Aparentemente Trump conseguiu o que queria. Em documento publicado na 6ª feira (20/2), após o fim da reunião bienal de ministros, a Agência Internacional de Energia (IEA, na sigla em Inglês) fez apenas uma menção bastante tímida às mudanças climáticas. Esta era uma exigência do “agente laranja”, que ameaçou cortar o apoio financeiro à entidade caso insistisse em apoiar explicitamente a descarbonização.

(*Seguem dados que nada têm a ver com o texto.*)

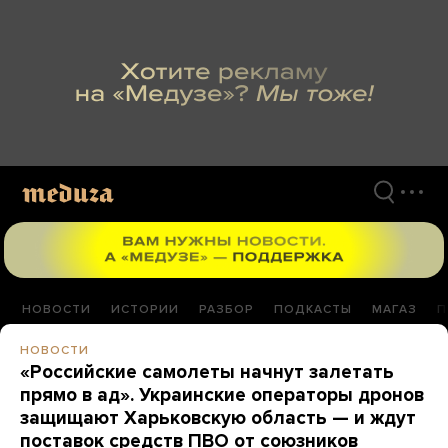
Перейти
к
материалам
НОВОСТИ
ИСТОРИИ
РАЗБОР
ПОДКАСТЫ
МАГАЗ
П
НОВОСТИ
«Российские самолеты начнут залетать
прямо в ад». Украинские операторы дронов
защищают Харьковскую область — и ждут
поставок средств ПВО от союзников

O resultado da reunião contrasta com documentos prévios publicados pela IEA num período em que o mundo parecia estar livre de Trump, lembra o Observatório do Clima. Em 2021, o relatório Net Zero by 2050 dava conta de que o mundo precisava passar por uma “transformação completa de como se produz, se transporta e se consome energia”, deixando claro que isso implicava fim de qualquer novo projeto de extração de combustíveis fósseis.
No entanto, na avaliação do E&E News, o que não é dito às vezes é o que transmite a mensagem mais forte. É fato que as mudanças climáticas, que dominaram grande parte das discussões da agência nos últimos anos, foram pouco mencionadas. Mas a reunião terminou sem a habitual declaração conjunta de seus 33 países membros.
Em vez disso, a IEA divulgou um resumo que evidenciou as divergências. “A grande maioria dos ministros salientou a importância da transição energética para combater as alterações climáticas e destacou a transição global para emissões líquidas zero, em linha com os resultados da COP28”, diz o texto.
A Reuters destaca a minimização pelos países europeus da ameaça de Trump na reunião bienal da agência e que estes reafirmaram seu compromisso com a busca por combustíveis mais limpos. Isso, apesar da União Europeia ter decidido adiar o banimento de motores a combustão em cinco anos, para 2040.
Além disso, o diretor da IEA, Fatih Birol, recusou-se a comentar a exigência dos EUA de remover o cenário de emissões líquidas zero da previsão anual da agência no relatório World Energy Outlook. No entanto, reforçou que seus dados são globalmente respeitados como confiáveis.
Em tempo: Na mobilização para elaborar o mapa do caminho global para se eliminar os combustíveis fósseis, o presidente da COP30, o embaixador André Corrêa do Lago, explicou à RFI que os trabalhos agora se voltam para compilar os dados mais recentes, para fundamentar uma proposta equilibrada, no contexto em que a maioria dos países ainda têm forte dependência de petróleo, gás fóssil e carvão. “Queremos que o mapa do caminho internacional seja um instrumento de desmistificação dos problemas relacionados a isso e de simplificação do grande volume de informações existentes. Todas as instituições relacionadas à energia podem contribuir”, disse Corrêa do Lago.